To get started with WEKA, you can download it from the WEKA homepage at http://www.cs.waikato.ac.nz/~ml/weka/.
If you download it you can run it as a regular application and use the GUI. If needed, you can also start WEKA from the command-line, in which case the GUI will still be present. For example, you may want to start it from the command line from one of the nodes if you need a lot of memory.
To run it from the command line, type (for example):
java -Xmx10g -jar weka.jar
Using SVM with WEKA
If you want to run classifiers like SVM, you need to do a bit of extra work. First, you need to download libsvm.jar from http://www.cs.iastate.edu/~yasser/wlsvm/.
Then, when running WEKA, don't use the line above but instead
java -Xmx10g -classpath $CLASSPATH:weka.jar:libsvm.jar weka.gui.GUIChooser
Update on SVM
With large data sets intent on classification, libLINEAR has a much nicer SVM implementation than libSVM. You can find a JAVA version of liblinear here. The liblinear1.5.jar build is known to work, but liblinear-1.51-weights-with-deps.jar does not. -Mimi
When you open WEKA you will be faced with a "GUI Chooser". I usually use the "WEKA Explorer".
From the explorer home screen load in a file with Open file... (WEKA uses the .arff file format). The Visualize tab allows you to visualize the data in lots of nice ways. The Classify tab allows you to apply classifiers. You can choose one of many built-in classifiers, running it on your data. If you select LibSVM here then this is when you would have needed the libsvm.jar file discussed above.
Note: all the classifications you run appear in the "Result list" at the lower-right of the screen. It seems that letting these results accumulate slows down the system, so it's best to remove them once in a while by right-clicking.

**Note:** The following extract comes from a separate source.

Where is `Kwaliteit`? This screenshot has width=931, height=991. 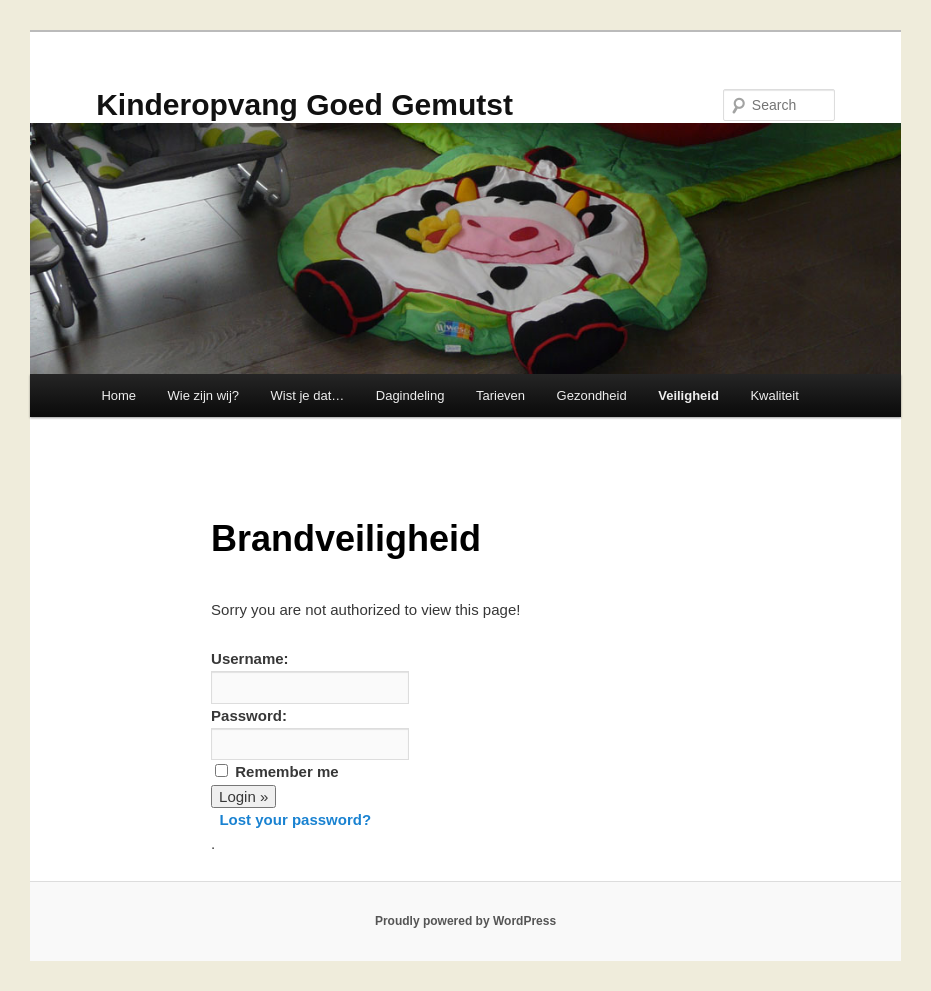 Kwaliteit is located at coordinates (774, 395).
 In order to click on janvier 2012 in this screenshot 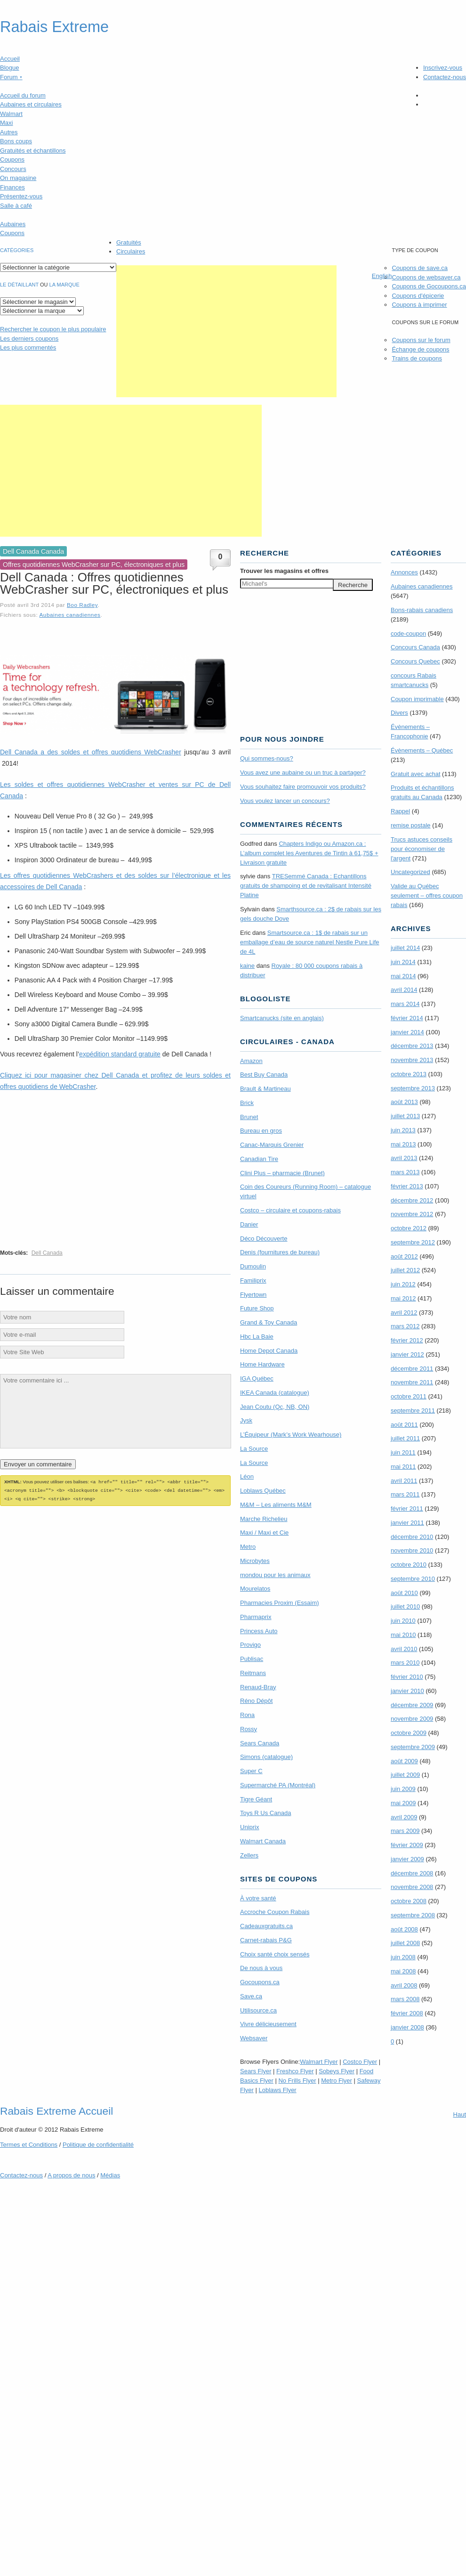 , I will do `click(407, 1354)`.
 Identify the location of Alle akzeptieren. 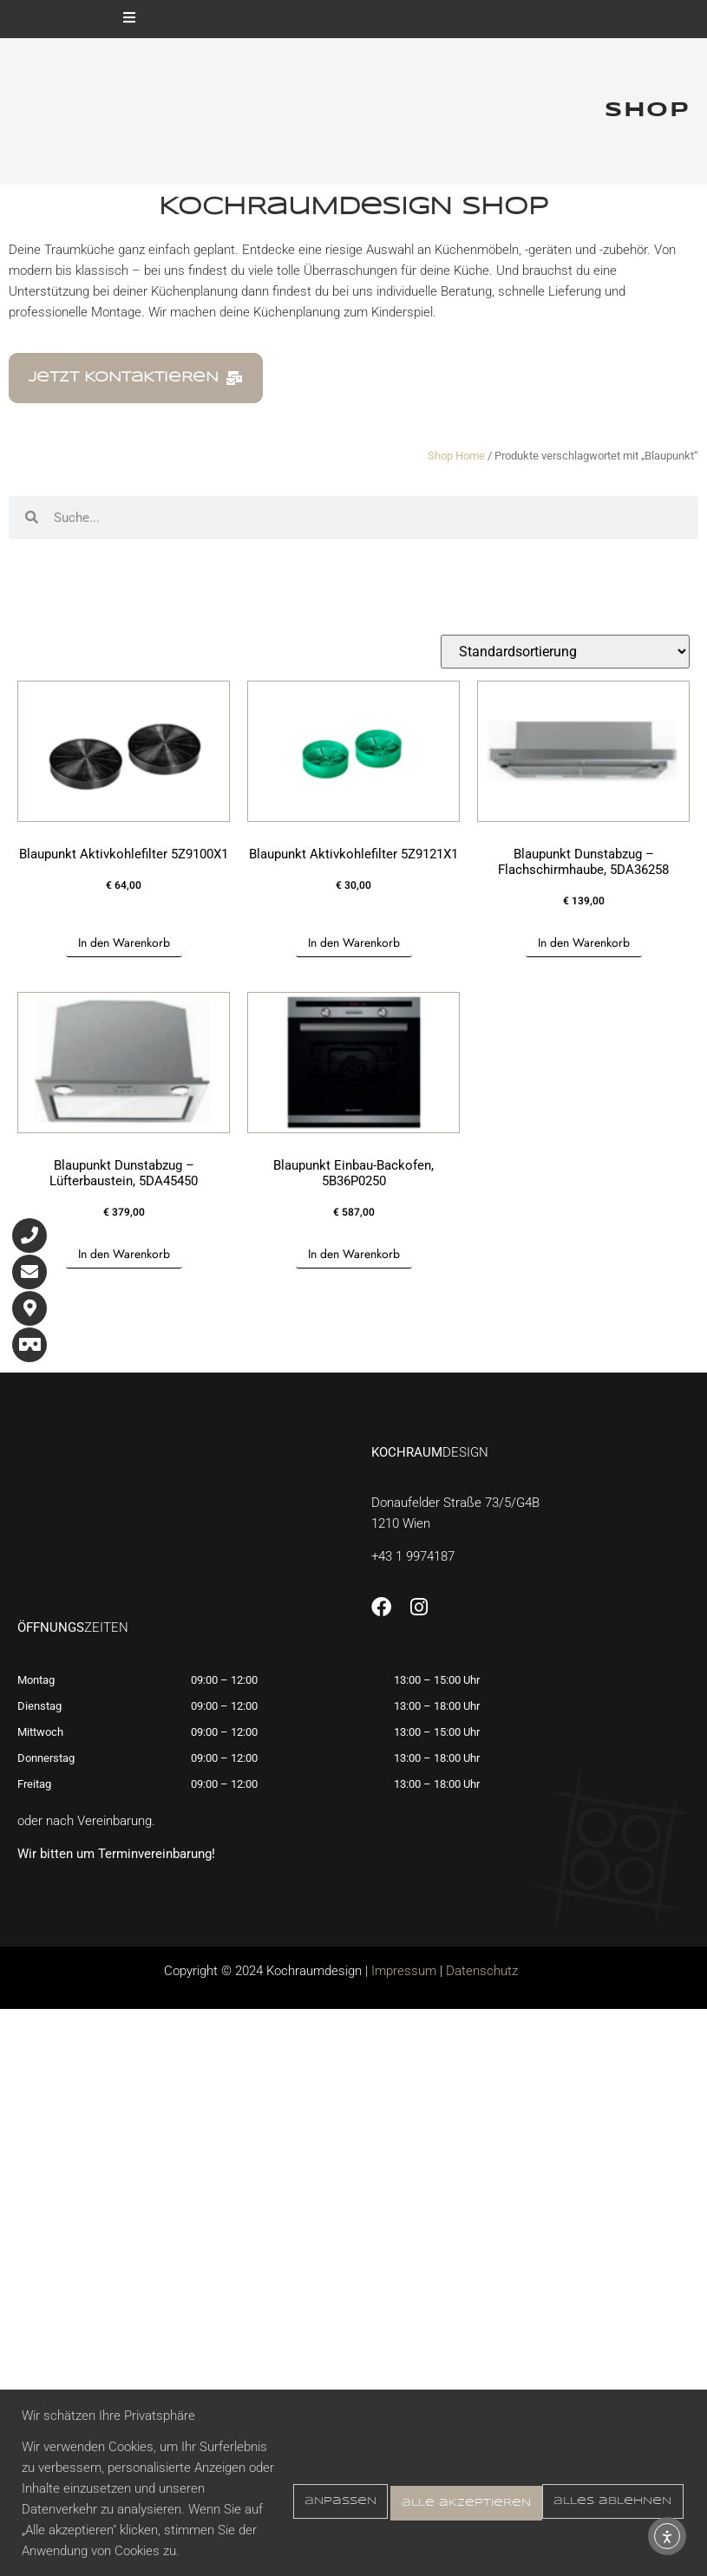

In the "Preprocess" tab of the WEKA you can select filters to apply them to the data. One useful filter is "Resample", which lets you resample your data and possibly select a smaller subset. This filter is located in filters-->supervised-->instance-->Resample. Then, if you click on the parameters (or the word "Resample") you can change settings like "biasToUniformClass", which biases the resampling towards having the same number of examples for each class. This is very useful when using pixel training since the number of black pixels is generally much less than white. The parameters "sampleSizePercent" allows the user to resample to a smaller subset. This can be useful for debugging if you want to try things with small data.
Note: To get a small data set for initial tests, I tried exploiting the "Percentage split" option and using a very small fraction of the data (like 0.1%) for training and the rest of testing. This does not work... it takes indefinitely long to train. This must be a WEKA bug... so use the Resample filter instead to get around this.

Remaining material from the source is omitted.